As the Access Economics report and many other detailed studies in recent years have highlighted, diet and lifestyle are key, as are genetic predisposition and many other factors. The tragedy is that more than 1.9 million Australians—particularly women—are affected by osteoporosis. Many do not know it and do not become aware of it until far too late into their lives, when the bulk of the damage has been done. The cost to those with the disease is enormous not only for their health, wellbeing and quality of life but also for their family and friends who care for them. The cost to the community is also very large. Access Economics estimates that the cost to the health budget directly is in the order of $2 billion, but it importantly points out that the size of indirect costs with things such as loss of earnings and the costs of carers is nearly three times that, at $5.6 billion to $5.7 billion annually.

As we know, the disease results in bone fractures. It incapacitates and effectively cripples those afflicted, requiring lengthy hospitalisation and/or care in a nursing home. With better education and better understanding, literally millions of people in the future will be in a position where they do not have to face this disease and at the same time our overburdened health system will be able to direct resources into other major areas of demand.

I am pleased that the federal Minister for Health and Ageing has gained the agreement of all of the states to declare this a national health priority area, which has been important in focusing attention on the problem.

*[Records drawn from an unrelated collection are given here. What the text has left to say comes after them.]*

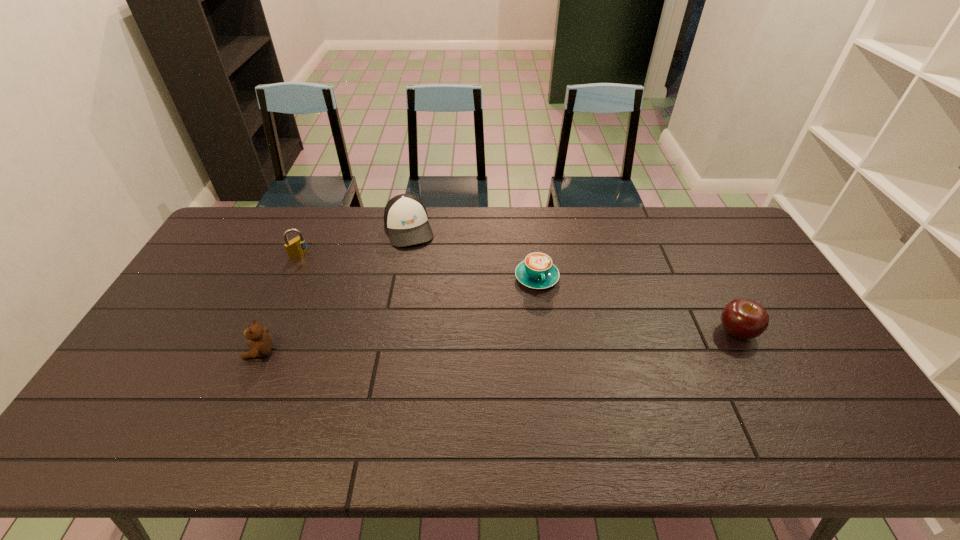 Image resolution: width=960 pixels, height=540 pixels. I want to click on vacant space on the desktop that is between the teddy bear and the apple and is positioned on the side with the combination dials of the padlock, so click(x=462, y=343).

This screenshot has width=960, height=540. I want to click on free space on the desktop that is between the teddy bear and the rightmost object and is positioned with the handle on the right side of the second object from right to left, so click(x=560, y=339).

Where is `free space on the desktop that is between the teddy bear and the rightmost object and is positioned on the front panel of the cap`? The image size is (960, 540). free space on the desktop that is between the teddy bear and the rightmost object and is positioned on the front panel of the cap is located at coordinates (448, 344). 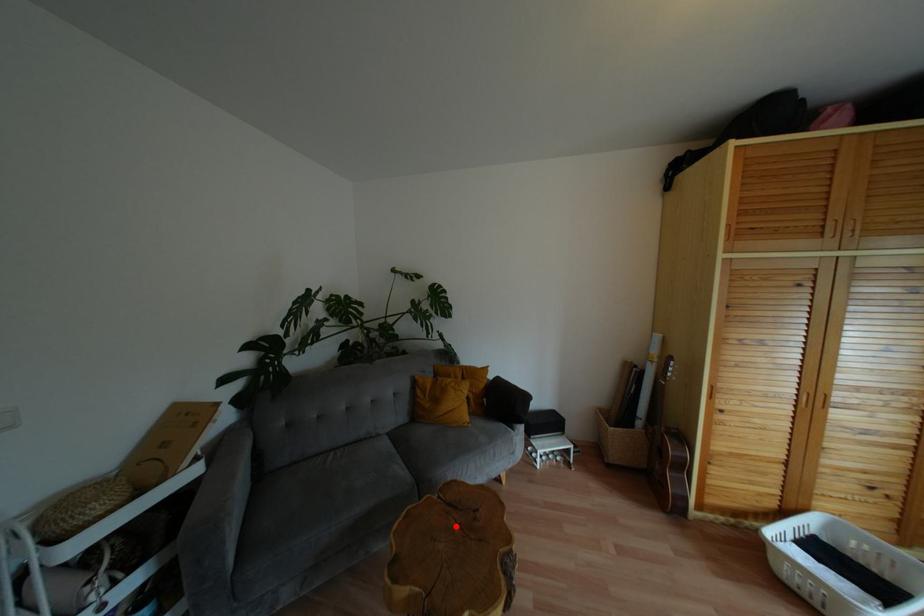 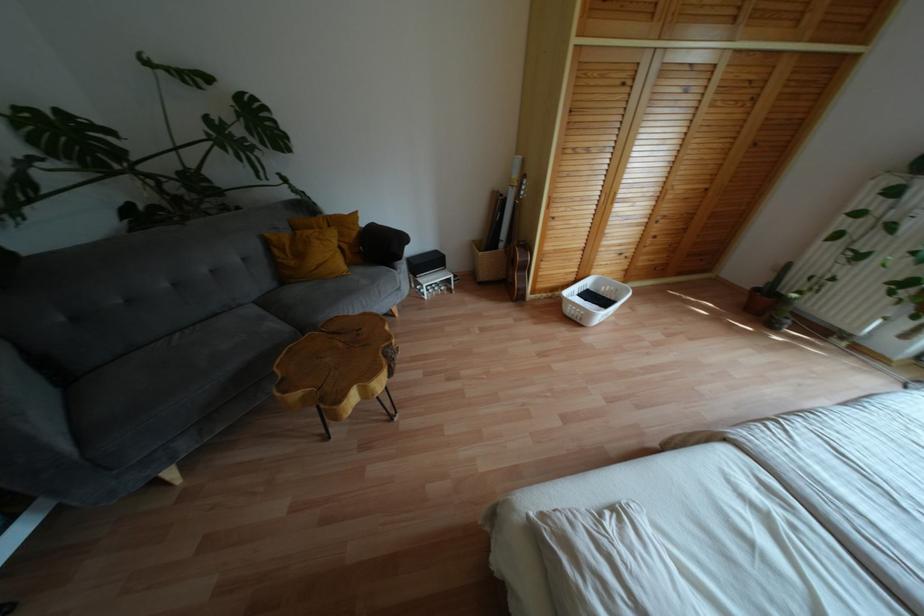 The point at the highlighted location is marked in the first image. Where is the corresponding point in the second image?

(341, 344) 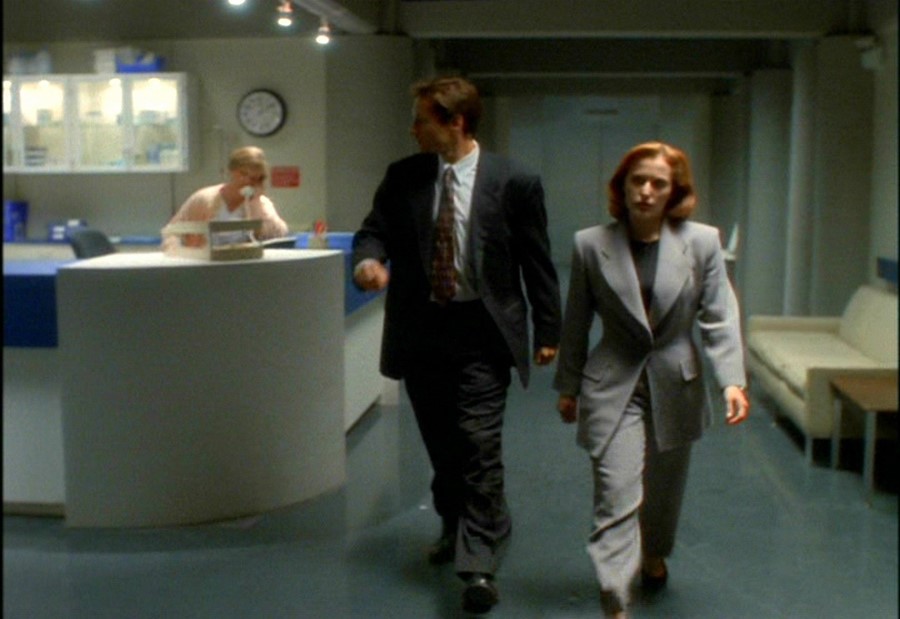 You are a GUI agent. You are given a task and a screenshot of the screen. Output one action in this format:
    pyautogui.click(x=<x>, y=<y>)
    Task: Click on the glass doors
    The height and width of the screenshot is (619, 900).
    Given the screenshot: What is the action you would take?
    pyautogui.click(x=150, y=124), pyautogui.click(x=94, y=111), pyautogui.click(x=48, y=122) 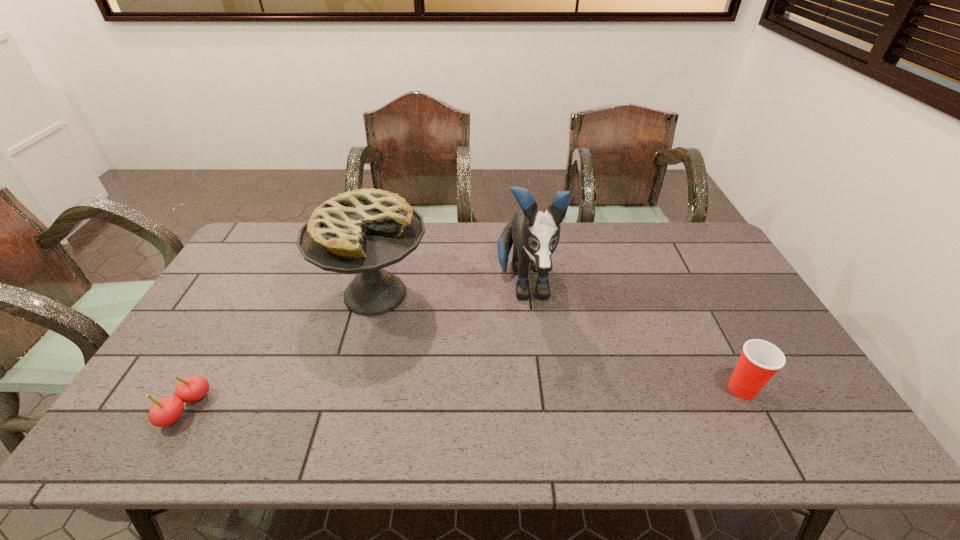 Where is `the shortest object`? This screenshot has width=960, height=540. the shortest object is located at coordinates (166, 411).

The width and height of the screenshot is (960, 540). What are the coordinates of `the leftmost object` in the screenshot? It's located at (166, 411).

The image size is (960, 540). Find the location of `the rightmost object`. the rightmost object is located at coordinates (760, 360).

At what (x,y) coordinates should I click in order to perform the action: click on the third tallest object. Please return your answer as a coordinate pair (x, y). This screenshot has height=540, width=960. Looking at the image, I should click on (760, 360).

Where is `the third object from right to left`? The width and height of the screenshot is (960, 540). the third object from right to left is located at coordinates (362, 231).

Identify the location of the second tallest object. This screenshot has width=960, height=540. (362, 231).

You are a GUI agent. You are given a task and a screenshot of the screen. Output one action in this format:
    pyautogui.click(x=<x>, y=<y>)
    Task: Click on the puppy
    The width and height of the screenshot is (960, 540).
    Given the screenshot: What is the action you would take?
    pyautogui.click(x=535, y=234)

The width and height of the screenshot is (960, 540). What are the coordinates of `the tallest object` in the screenshot? It's located at (535, 234).

What are the coordinates of `blank space located 0.280m on the back of the leftmost object` in the screenshot? It's located at (244, 308).

Locate an element on the screen. free space located 0.300m on the left of the Dixie cup is located at coordinates (605, 389). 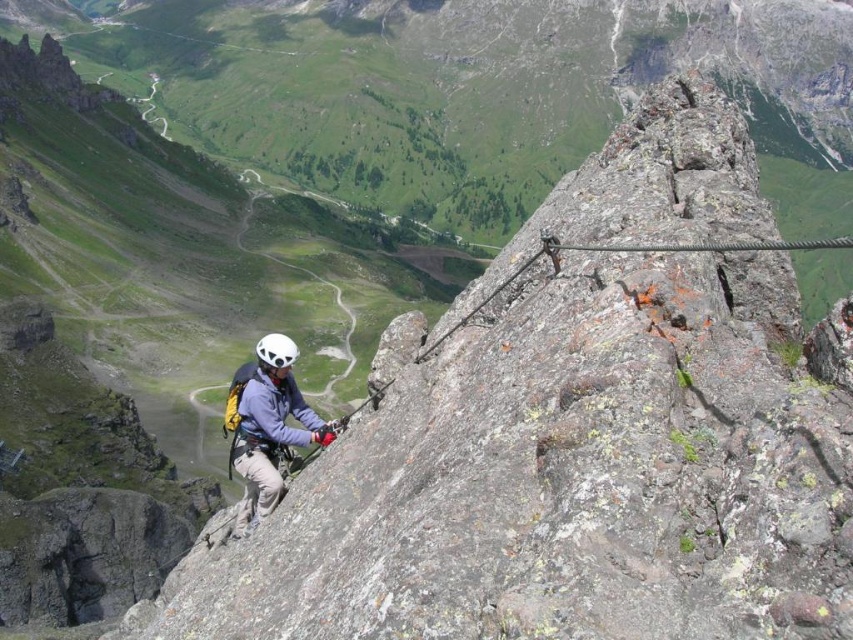 Based on the coordinates provided in the image, where is the matte gray helmet at center located?

The matte gray helmet at center is located at coordinates point (267, 424).

You are a safety inspector assessing the via ferrata route. You notice two helmets, a matte gray helmet at center and a white matte helmet at center, positioned on the rock face. Based on the spacing between them, can a standard 3.5 feet wide safety net be placed between them without overlapping either helmet?

The distance between the matte gray helmet at center and the white matte helmet at center is 9.37 feet. Since the safety net is 3.5 feet wide, there is sufficient space between the two helmets to place the net without overlapping, as 9.37 feet is greater than 3.5 feet.

You are a climber on a via ferrata route and need to move from one point to another. You are currently at point A, which is at coordinates point A at (244, 422). You want to reach point B, which is at coordinates point B at (292, 364). Based on the image, which direction should you move to get closer to point B?

Point A at (244, 422) is in front of point B at (292, 364). Therefore, to reach point B, you should move backward from your current position. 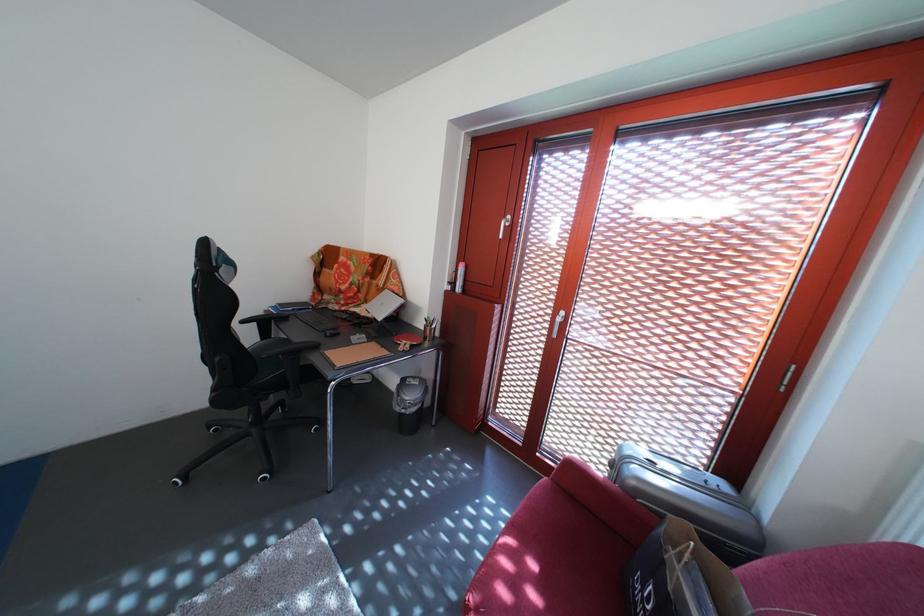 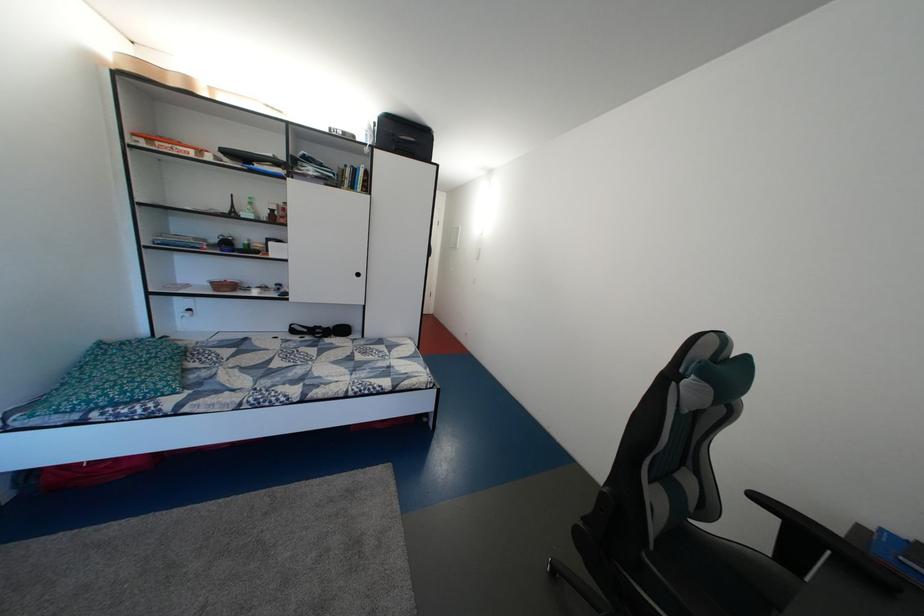 Where in the second image is the point corresponding to pixel 254 329 from the first image?

(768, 504) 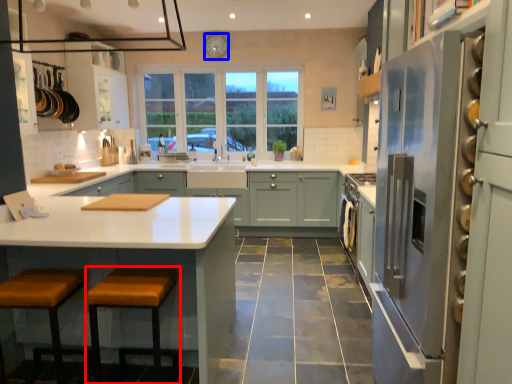 Question: Among these objects, which one is nearest to the camera, stool (highlighted by a red box) or clock (highlighted by a blue box)?

Choices:
 (A) stool
 (B) clock

Answer: (A) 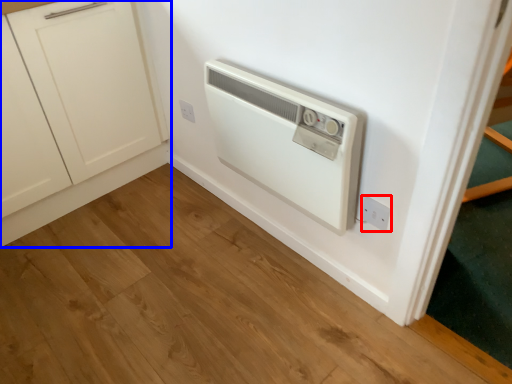 Question: Which object is closer to the camera taking this photo, electric outlet (highlighted by a red box) or cabinetry (highlighted by a blue box)?

Choices:
 (A) electric outlet
 (B) cabinetry

Answer: (B) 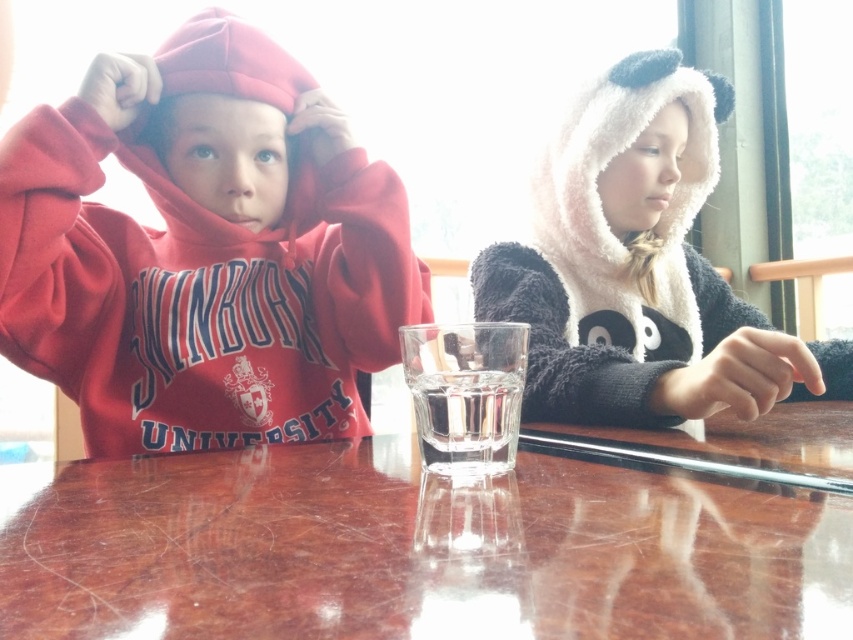 Which is behind, point (165, 336) or point (555, 266)?

The point (555, 266) is more distant.

Describe the element at coordinates (204, 250) in the screenshot. I see `matte red hoodie at left` at that location.

At what (x,y) coordinates should I click in order to perform the action: click on matte red hoodie at left. Please return your answer as a coordinate pair (x, y). The image size is (853, 640). Looking at the image, I should click on (204, 250).

Between glossy brown table at center and matte red hoodie at left, which one appears on the right side from the viewer's perspective?

glossy brown table at center

Is glossy brown table at center in front of matte red hoodie at left?

Yes.

Is point (554, 557) behind point (364, 262)?

No, (554, 557) is closer to viewer.

You are a GUI agent. You are given a task and a screenshot of the screen. Output one action in this format:
    pyautogui.click(x=<x>, y=<y>)
    Task: Click on the glossy brown table at center
    
    Given the screenshot: What is the action you would take?
    pyautogui.click(x=413, y=552)

Between point (71, 488) and point (740, 300), which one is positioned behind?

Positioned behind is point (740, 300).

Does glossy brown table at center come behind fuzzy white hood at upper right?

No, glossy brown table at center is closer to the viewer.

At what (x,y) coordinates should I click in order to perform the action: click on glossy brown table at center. Please return your answer as a coordinate pair (x, y). The height and width of the screenshot is (640, 853). Looking at the image, I should click on (413, 552).

Identify the location of glossy brown table at center. (413, 552). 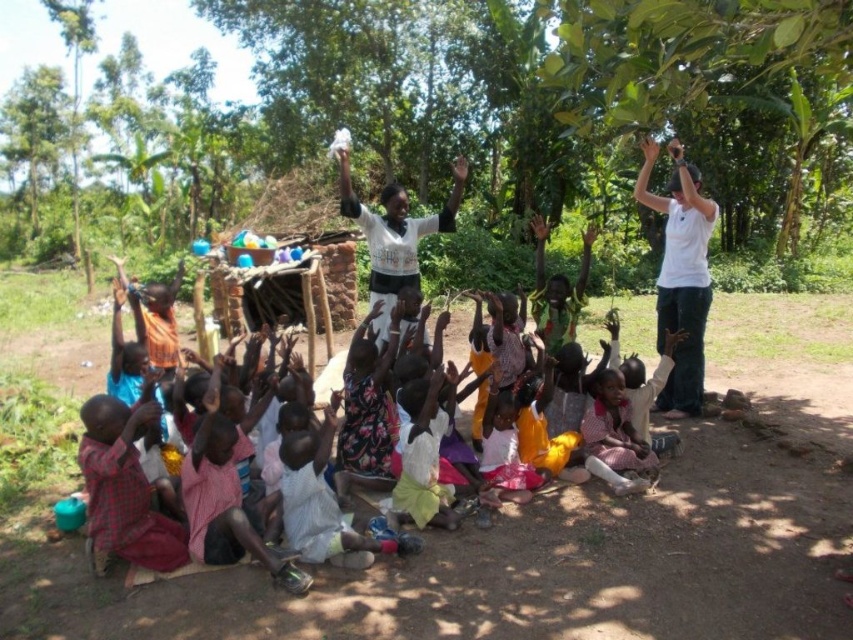 Question: Among these points, which one is farthest from the camera?

Choices:
 (A) (537, 248)
 (B) (410, 257)

Answer: (A)

Question: Based on their relative distances, which object is nearer to the white cotton shirt at center?

Choices:
 (A) green leafy tree at upper center
 (B) white matte shirt at upper right
 (C) brown dirt field at center
 (D) yellow fabric shirt at center

Answer: (D)

Question: Which object appears farthest from the camera in this image?

Choices:
 (A) white cotton shirt at center
 (B) brown dirt field at center
 (C) green leafy tree at upper center
 (D) yellow fabric shirt at center

Answer: (D)

Question: Does white matte shirt at upper right have a smaller size compared to white cotton shirt at center?

Choices:
 (A) yes
 (B) no

Answer: (A)

Question: Does green leafy tree at upper center have a greater width compared to white cotton shirt at center?

Choices:
 (A) yes
 (B) no

Answer: (A)

Question: Where is brown dirt field at center located in relation to white cotton shirt at center in the image?

Choices:
 (A) right
 (B) left

Answer: (A) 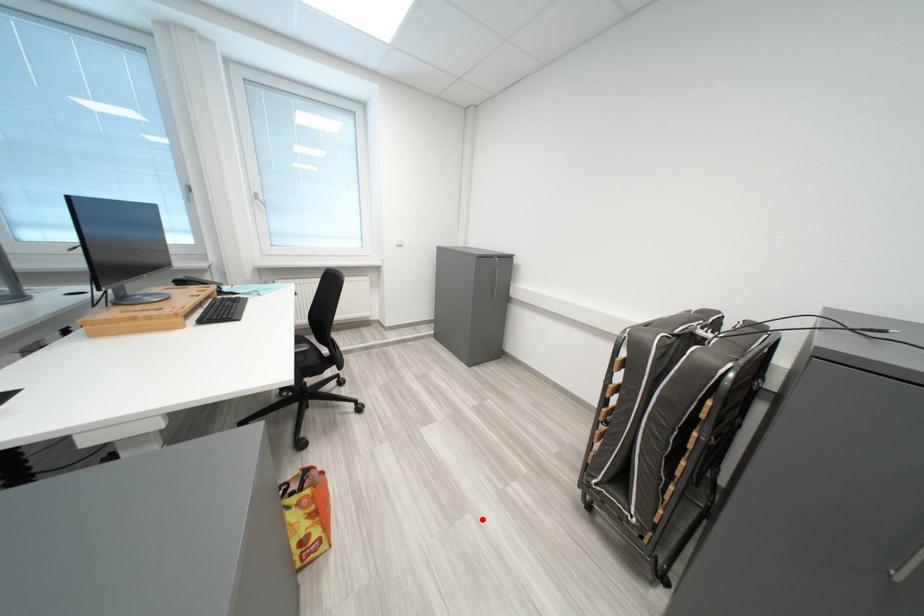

I am also pleased that there has been a commitment to this area in the last couple of budgets as well. However, while there is a tangible and important role for government, there is also a large role for the medical community as well as for individuals within society. Preventive care, not just in this area but also in many other areas, needs to have a greater focus so that we can prevent diseases before they occur rather than have to treat them further down the track. In this respect, the more doctors can do with every patient—no matter what their visit is for—to inform them of the risks of these sorts of diseases, the better.

Parents can play a greater role with children. More and more kids at a young age—and teenagers—are suffering from obesity and we know that that sort of problem, that sort of lifestyle, will lead very directly in the future to serious health problems such as osteoporosis and diabetes. With 10 per cent of our population affected and the number likely to increase, we as a community have to do more. We have to combine to try to massively reduce this affliction and we can now do something to address it.